» Task instructions:
Lines with "Trzaskowski": how many are there in the listing below? Reply with the number only.

-------- Source material

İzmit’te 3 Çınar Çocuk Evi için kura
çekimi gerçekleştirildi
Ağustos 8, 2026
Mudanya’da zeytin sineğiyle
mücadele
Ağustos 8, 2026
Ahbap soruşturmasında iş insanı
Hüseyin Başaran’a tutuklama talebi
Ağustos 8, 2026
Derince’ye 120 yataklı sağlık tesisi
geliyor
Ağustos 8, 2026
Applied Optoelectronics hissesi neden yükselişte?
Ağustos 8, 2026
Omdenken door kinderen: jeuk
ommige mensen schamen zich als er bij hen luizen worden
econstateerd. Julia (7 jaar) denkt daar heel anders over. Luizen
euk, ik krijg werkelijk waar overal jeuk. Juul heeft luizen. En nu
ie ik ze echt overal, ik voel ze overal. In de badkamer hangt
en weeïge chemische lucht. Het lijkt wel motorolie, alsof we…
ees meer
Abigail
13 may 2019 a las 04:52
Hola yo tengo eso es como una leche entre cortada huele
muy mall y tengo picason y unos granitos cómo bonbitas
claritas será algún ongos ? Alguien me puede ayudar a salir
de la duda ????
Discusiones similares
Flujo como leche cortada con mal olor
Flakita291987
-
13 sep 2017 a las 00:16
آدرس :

----------------
-------- Source material

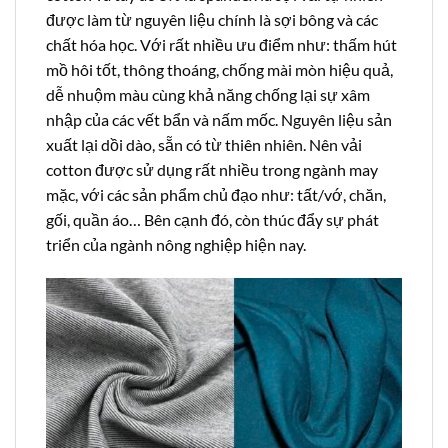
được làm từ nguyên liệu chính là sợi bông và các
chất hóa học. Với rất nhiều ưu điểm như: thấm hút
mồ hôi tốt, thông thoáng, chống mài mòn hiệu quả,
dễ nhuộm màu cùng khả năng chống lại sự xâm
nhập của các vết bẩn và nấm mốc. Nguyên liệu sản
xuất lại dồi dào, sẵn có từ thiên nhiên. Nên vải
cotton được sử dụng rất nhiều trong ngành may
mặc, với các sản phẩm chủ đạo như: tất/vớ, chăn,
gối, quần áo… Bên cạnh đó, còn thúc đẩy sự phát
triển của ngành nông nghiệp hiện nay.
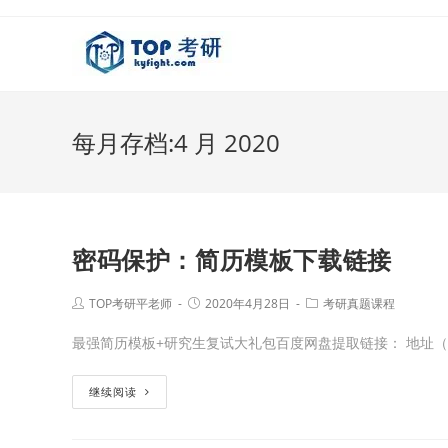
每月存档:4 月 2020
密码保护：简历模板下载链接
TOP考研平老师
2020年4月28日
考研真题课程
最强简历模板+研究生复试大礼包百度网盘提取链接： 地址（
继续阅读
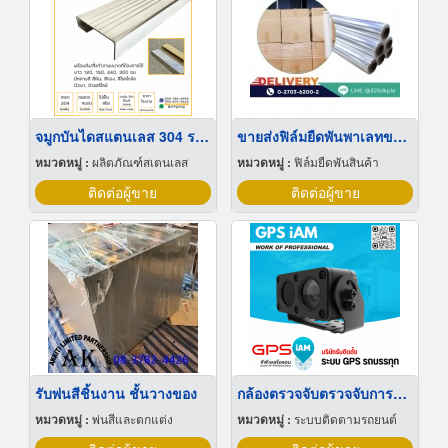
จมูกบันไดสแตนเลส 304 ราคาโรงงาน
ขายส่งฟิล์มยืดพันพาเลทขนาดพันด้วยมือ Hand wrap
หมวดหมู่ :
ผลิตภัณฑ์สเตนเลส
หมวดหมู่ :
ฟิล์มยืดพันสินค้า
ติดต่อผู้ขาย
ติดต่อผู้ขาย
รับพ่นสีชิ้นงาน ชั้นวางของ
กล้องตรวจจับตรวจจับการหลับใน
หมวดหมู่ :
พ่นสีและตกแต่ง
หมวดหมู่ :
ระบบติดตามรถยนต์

----------------
-------- Source material

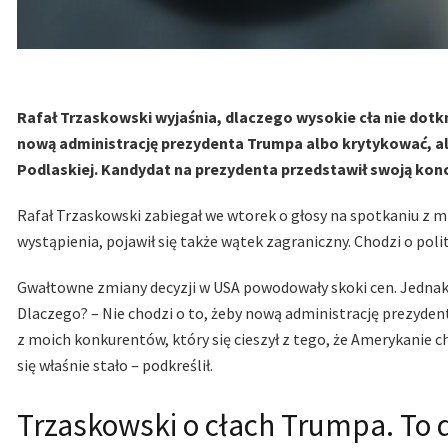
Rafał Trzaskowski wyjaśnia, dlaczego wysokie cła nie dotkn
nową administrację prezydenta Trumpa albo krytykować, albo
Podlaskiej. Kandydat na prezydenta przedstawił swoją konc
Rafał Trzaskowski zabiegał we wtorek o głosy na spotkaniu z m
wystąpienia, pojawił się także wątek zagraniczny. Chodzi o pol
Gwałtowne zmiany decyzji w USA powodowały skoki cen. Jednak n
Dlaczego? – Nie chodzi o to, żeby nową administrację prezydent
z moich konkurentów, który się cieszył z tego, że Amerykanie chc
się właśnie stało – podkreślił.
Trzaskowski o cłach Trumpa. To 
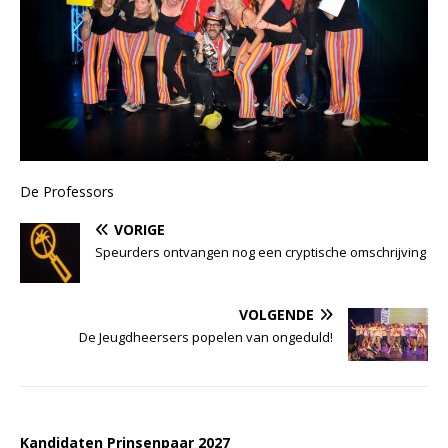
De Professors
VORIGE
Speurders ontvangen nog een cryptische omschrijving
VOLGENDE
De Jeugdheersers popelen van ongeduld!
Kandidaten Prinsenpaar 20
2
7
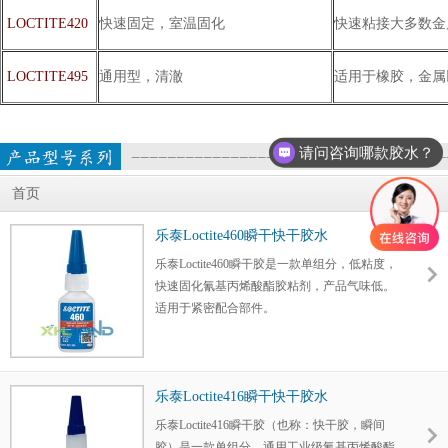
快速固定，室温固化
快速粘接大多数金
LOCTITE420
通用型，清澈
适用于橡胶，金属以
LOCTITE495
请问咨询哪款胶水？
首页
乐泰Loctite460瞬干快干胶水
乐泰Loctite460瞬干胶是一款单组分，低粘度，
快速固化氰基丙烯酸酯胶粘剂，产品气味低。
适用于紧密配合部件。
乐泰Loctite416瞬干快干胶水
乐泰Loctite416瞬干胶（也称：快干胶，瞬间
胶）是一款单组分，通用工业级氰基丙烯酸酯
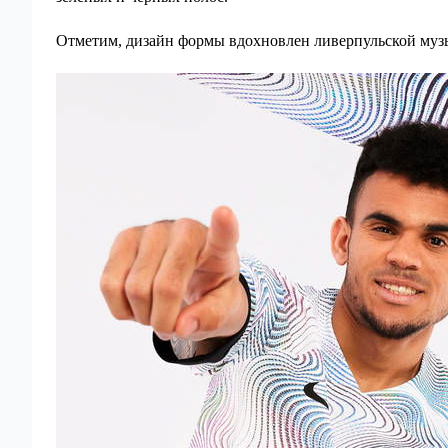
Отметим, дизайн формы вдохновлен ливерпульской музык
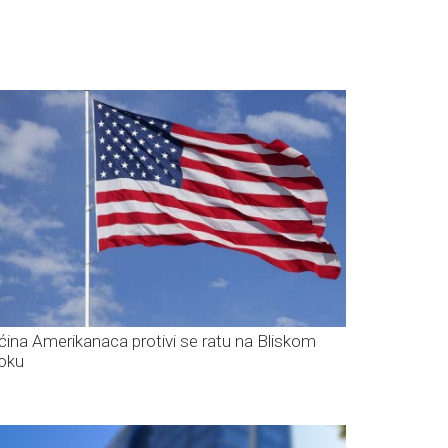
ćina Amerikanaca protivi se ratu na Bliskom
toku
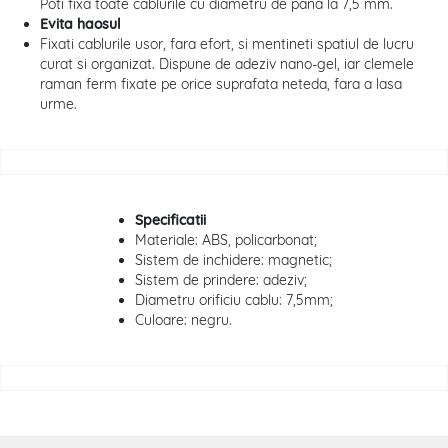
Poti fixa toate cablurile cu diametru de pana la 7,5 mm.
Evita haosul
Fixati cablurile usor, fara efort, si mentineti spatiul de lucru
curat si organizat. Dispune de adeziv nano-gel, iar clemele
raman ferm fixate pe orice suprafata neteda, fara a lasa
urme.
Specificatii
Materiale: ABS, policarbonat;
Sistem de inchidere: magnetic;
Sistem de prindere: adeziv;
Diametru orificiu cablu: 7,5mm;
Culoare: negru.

----------------

» Response:
3